Rasa bosan mulai menghampiriku yang dari tadi hanya duduk menunggu sambil
membaca sebuah novel dan memain-mainkan sedotan didalam gelas minuman yang
beberapa detik lalu diantarkan oleh pelayan ke mejaku.
Sambil
terus membaca novel yang aku pegang, tiba-tiba aku merasakan ada suara langkah
kaki yang mulai mendekat ke mejaku. Dia, menarik bangku dan duduk dihadapanku
dengan raut muka dan gayanya yang khas dan mulai menyapaku dengan obrolan
basa-basi yang renyah.
Wajahnya,
masih seperti dulu. Hidung mancungnya yang bak seludang dan mata mungilnya yang
tersembunyi dibalik kacamatanya yang berframe
kecil menggodaku untuk senantiasa menatap wajahnya, sama seperti dulu. Ah, dia
masih seperti dulu, setiap kata yang terucap dari mulutnya selalu penuh humor
dan jenaka. Namun ada yang berbeda. Senyumnya. Ya, aku tidak melihat senyum itu
tampak dibalik wajah menggemaskannya.
Dia
memang tersenyum, bahkan tertawa saat kami mulai bertukar cerita, membahas
segala apapun hal yang menarik disekitar kami, beberapa kejadian yang pernah
kami alami.
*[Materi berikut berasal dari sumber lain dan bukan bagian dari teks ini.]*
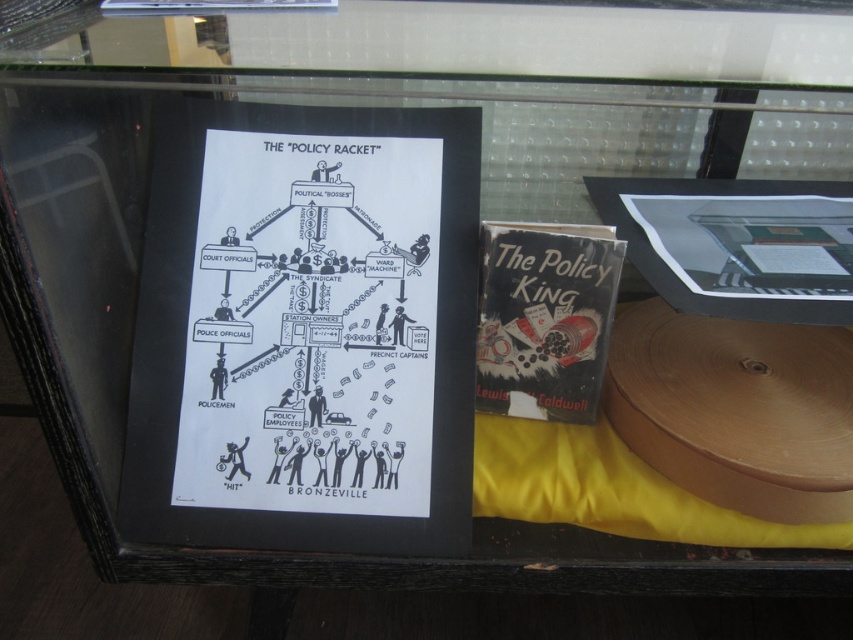 Question: Which point appears farthest from the camera in this image?

Choices:
 (A) (766, 180)
 (B) (561, 371)

Answer: (A)

Question: Observing the image, what is the correct spatial positioning of black paper poster at center in reference to black paperback book at center?

Choices:
 (A) below
 (B) above

Answer: (B)

Question: Does black paper poster at center appear on the right side of hardcover book at upper right?

Choices:
 (A) no
 (B) yes

Answer: (A)

Question: Which point is farther from the camera taking this photo?

Choices:
 (A) (732, 240)
 (B) (605, 344)

Answer: (A)

Question: Which object is the farthest from the black paperback book at center?

Choices:
 (A) hardcover book at upper right
 (B) black paper poster at center

Answer: (A)

Question: Is hardcover book at upper right above black paperback book at center?

Choices:
 (A) no
 (B) yes

Answer: (B) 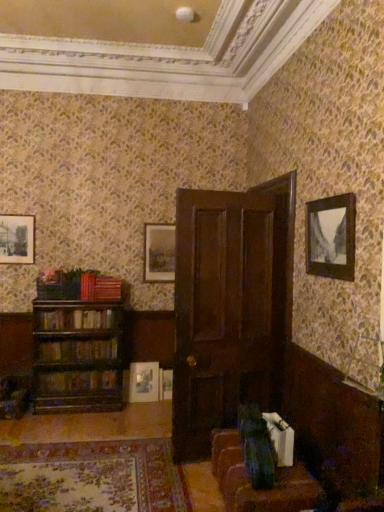 At what (x,y) coordinates should I click in order to perform the action: click on free location above wooden bookshelf at left, which is counted as the 2th book, starting from the bottom (from a real-world perspective). Please return your answer as a coordinate pair (x, y). Image resolution: width=384 pixels, height=512 pixels. Looking at the image, I should click on (85, 335).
Dia berkata aku lebih lebih lucu dari pada sebelumnya, dan itu
membuatku terkejut. Beberapa jam kami bertukar cerita sampai kami lelah, namun
aku masih belum menemukan senyuman itu.
Hari
ini, entah kenapa aku bisa melihat semburat luka yang sedang dia alami,
terlihat transparan dibalik senyumannya. Aku tidak hanya menerka-nerka, tapi
dahulu aku sudah mengenalnya begitu dalam, begitu jauh, hingga hal itu
menuntutku untuk mengerti apa yang dia rasakan. Dan benar saja, setelah hampir
dua jam kami berbasa-basi dia pun segera memulai membahas hal yang menjadi
topik utama pertemuan kami.
Dalam
sekejap suasana obrolan yang tadinya jenaka, kini berubah formal. Ada rasa
canggung yang menelusup didalam diri kami. Ya, kami memang sudah tak bertemu
selama hampir dua tahun, tak saling menyapa, atau sekedar memberi kabar. Sejak
saat itu dia memang menghilang tanpa jejak dan dalam gelap, membuatku takut
untuk mencarinya, sampai akhirnya disore kemarin telefonku berdering dan
menunjukkan nomor yang tak aku kenal. Aku hampir terperanjat saat mengetahui
itu kamu yang menginginkan kita bertemu hanya untuk melihat keadaan
masing-masing, walau tak dipungkiri pasti juga untuk melepas rindu. Dan sekali
lagi, akau hanya bisa mengiyakan ajakanmu.
Dengan
raut wajah serius, kamu menceritakan semuanya. Saat kamu memperjuangkan cintamu
dengan mengorbankan apa yang telah menjadi kepunyaanmu, tapi ternyata kamu
justru dikhianati oleh sesuatu yang kamu anggap itu cinta. Secara otomatis
fikiranku mulai berkelana jauh diwaktu dua tahun yang lalu, memori otakku mulai
terbuka perlahan, kembali menyusun serpihan mozaik-mozaik kenangan pahit
bersamamu yang sudah lama tertimbun dipalung otakku. Semakin tersusun dan
terekam jelas sekarang, dan perlahan rasa benciku mulai hadir lagi.
Aku masih
sebisa mungkin menahan emosiku dan seprofesional
mungkin berusaha untuk tetap mendengarkan ceritamu. Ah gadis itu, sudah ku duga
pasti kamu sedikit-banyak akan bercerita tentang gadis itu. Ya, gadis yang dua
tahun lalu lebih kamu pilih daripada aku. Gadis itu, yang membuatmu mengorbankan
aku dan kenangan kita. Gadis itu, yang membuatmu mengorbankan apa yang waktu
itu sudah menjadi kepunyaanmu; aku. Saat aku memperjuangkanmu dan yang kamu
balas hanyalah mengabaikanku, saat aku memohon kepadamu dan yang kamu balas
hanyalah mengacuhkanku, dan saat aku meyakinkanmu untuk tetap tinggal dan itu
malah membuat tekatmu semakin bulat untuk meninggalkanku, hingga aku lelah. Dan
aku hanya tertegun memandangmu saat kamu meninggalkanku dalam tangis.
Roda
pun pasti akan berputar. Hari ini kamu menumpahkan apa yang menajadi rasa
bersalahmu serta penyesalanmu, membuat memori otakku semakin berputar dan
hanyut kembali dalam kejadian menyakitkan itu. Ah, emosiku membuncah, aku
marah! Ya aku marah, aku menyesali pertemuan ini!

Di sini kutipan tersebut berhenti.